Much like the appearance of the Alpha variant of Covid-19 in late 2020 dashed prospects for a significant air traffic rebound in the coming year, the Omicron variant is doing the same as 2021 came to an end.
Recent developments indicate that Omicron will have a considerable short-term impact on airline finances when governments re-impose border restrictions and customers reassess their travel plans.
In Asia, major markets that had been at the forefront of the region’s openness, like Singapore and Thailand, have retreated.
In North America, for example, the Canadian government has recommended Canadians avoid non-essential travel outside the country.
In Europe, precise estimations of Omicron’s potential impact are emerging. Ryanair, for example, anticipates traffic to be around 6-7 million passengers in January, it stated on 22 December, as it reduced capacity for the month by a third. It had anticipated carrying roughly 10 million passengers in January.
Ryanair’s aggressive reintroduction of capacity has arguably given it more room to fall, but that will be of little comfort to other carriers, who will also note that the Irish carrier is better positioned than others to handle other financial woes.
However, once the Omicron wave subsides, there are still strong reasons to believe that 2022 will be substantially better than 2021 for the aviation industry.

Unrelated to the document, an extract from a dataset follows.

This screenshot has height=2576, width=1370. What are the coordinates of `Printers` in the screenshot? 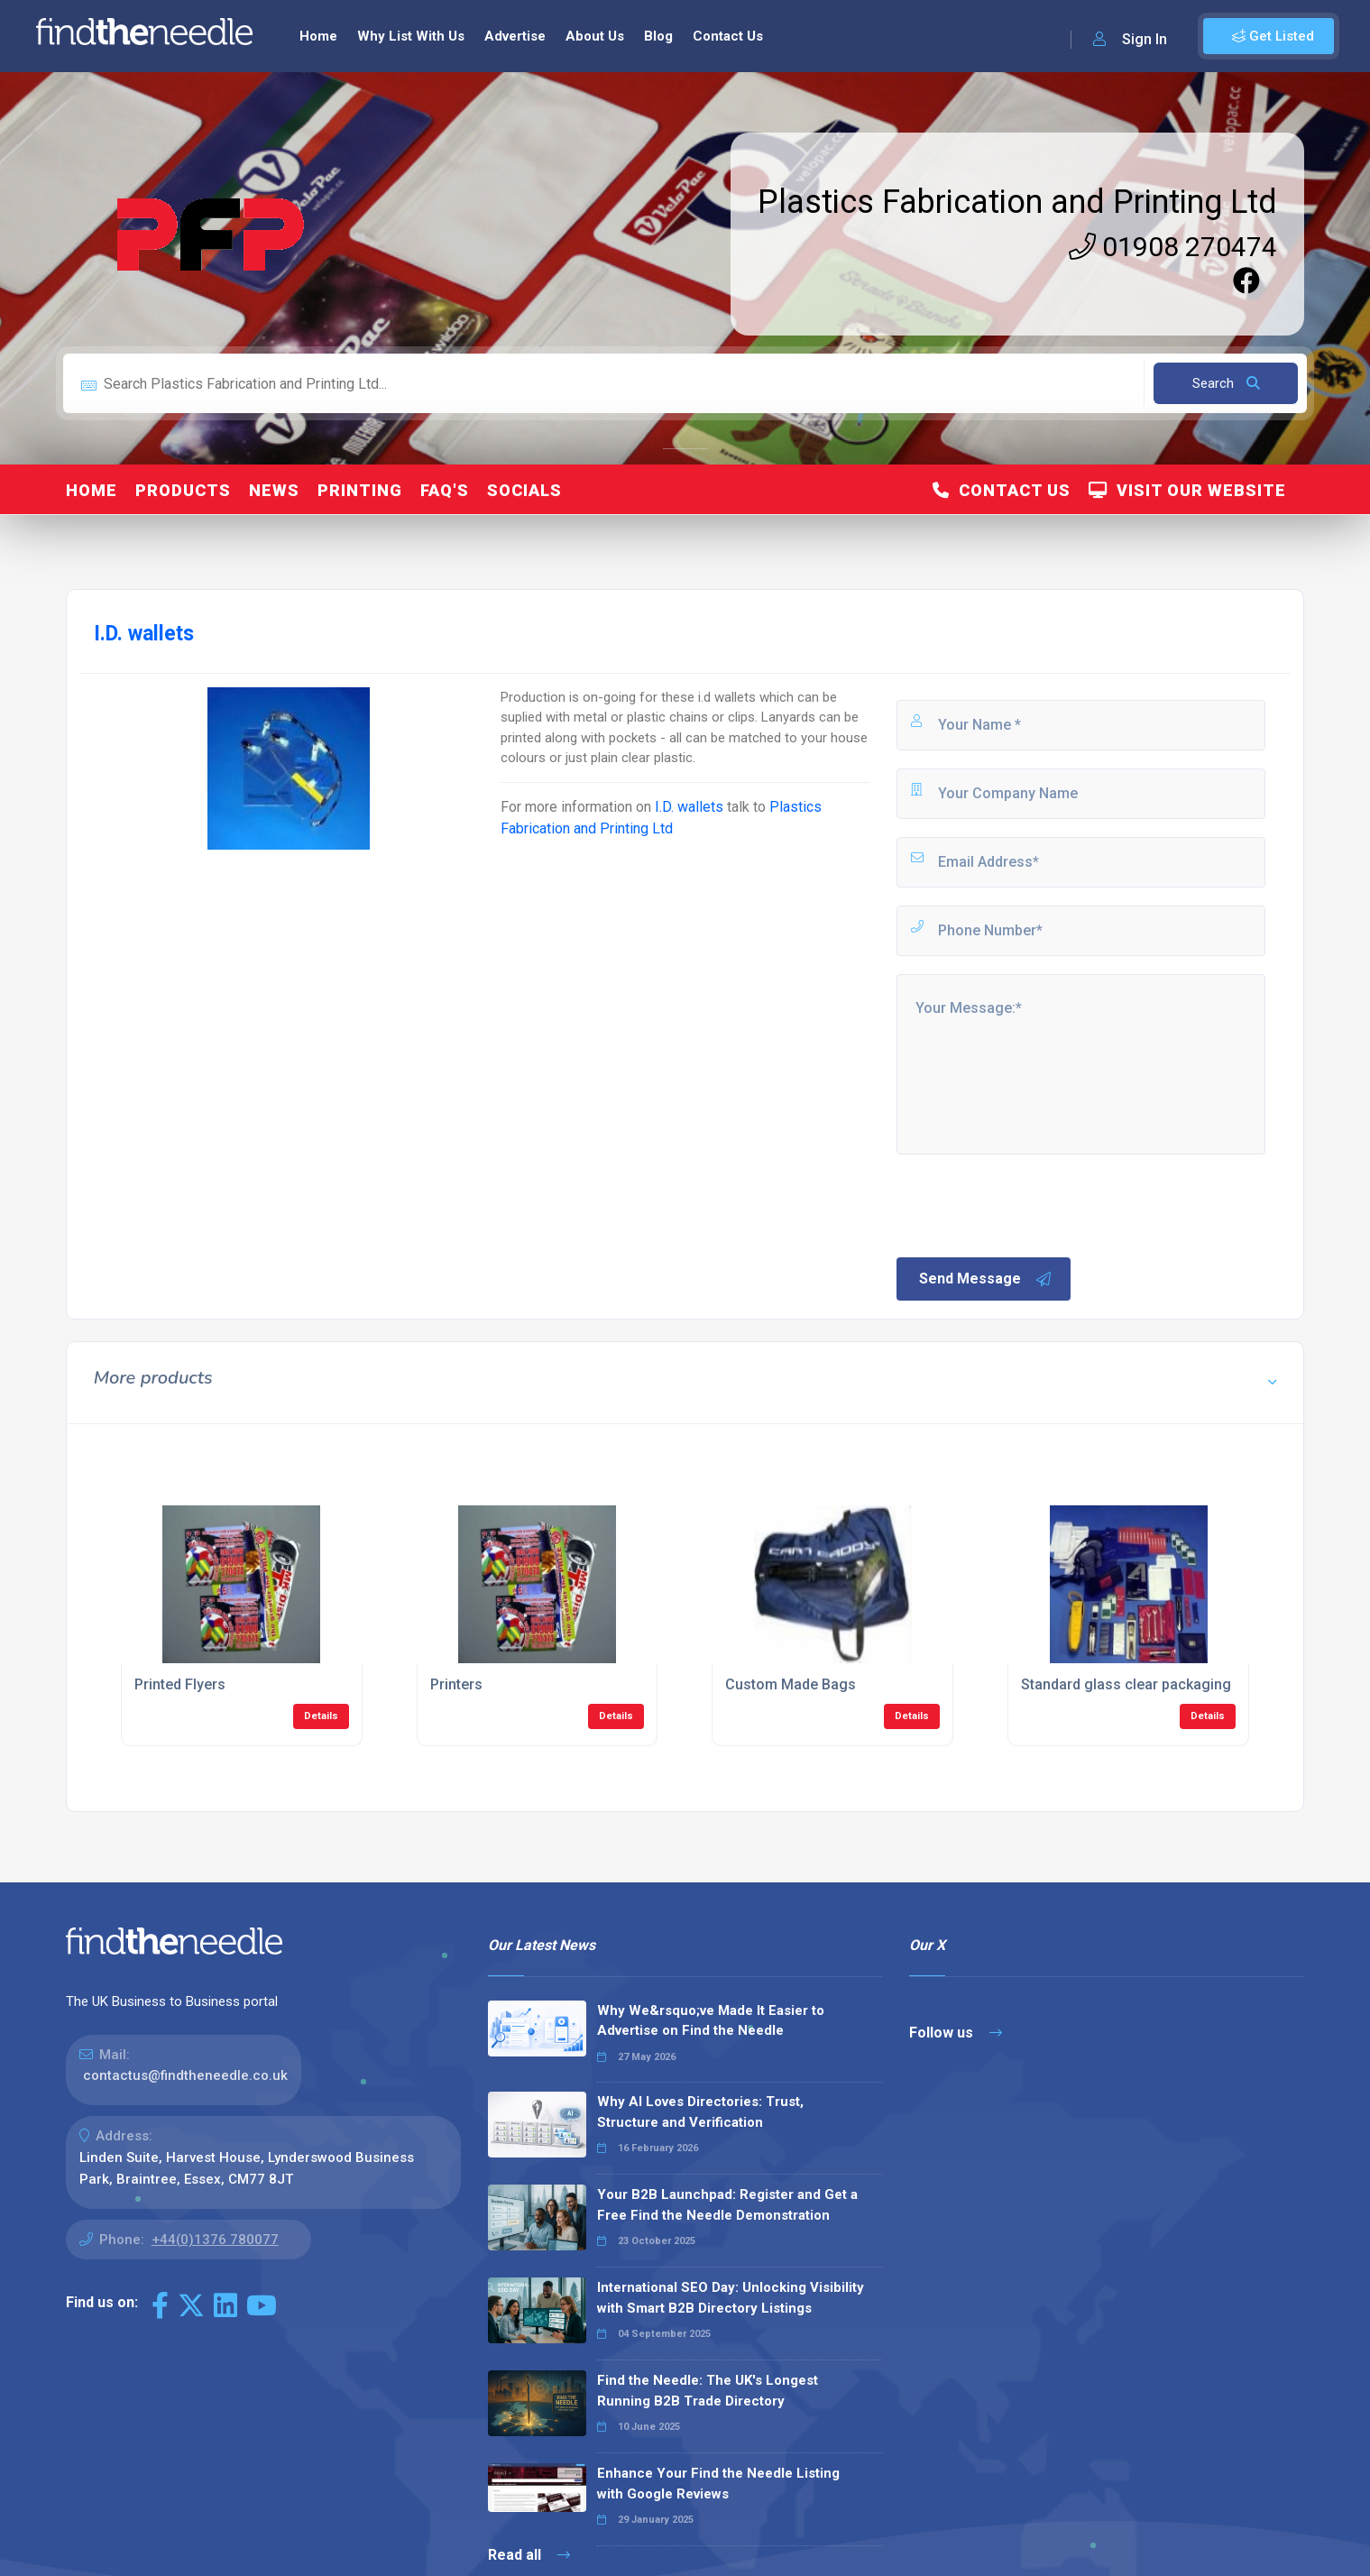 It's located at (456, 1684).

First, preliminary data indicate that existing vaccines provide substantial protection against severe disease and that other essential Covid-19 therapies remain effective. That may signal well for future versions of the disease, implying that governments may not be ready to throw the travel brakes on.
Second, encouraging preliminary evidence on the severity of Omicron-caused disease has been provided in recent days, supporting earlier South African reports. Significant caution is that because the variant is more transmissible, it is still expected to strain healthcare capacity in the coming weeks. However, as data from South Africa is beginning to reveal, the virus’s increased transmissibility may also mean that waves of the virus diminish more quickly than with other variants.
Finally, the airline sector may not be where it planned to be even a month ago as it entered 2022. However, in a pandemic that anticipated additional setbacks, this latest one may be part of an inevitable difficult trip in which the industry manages to maintain its recovery path.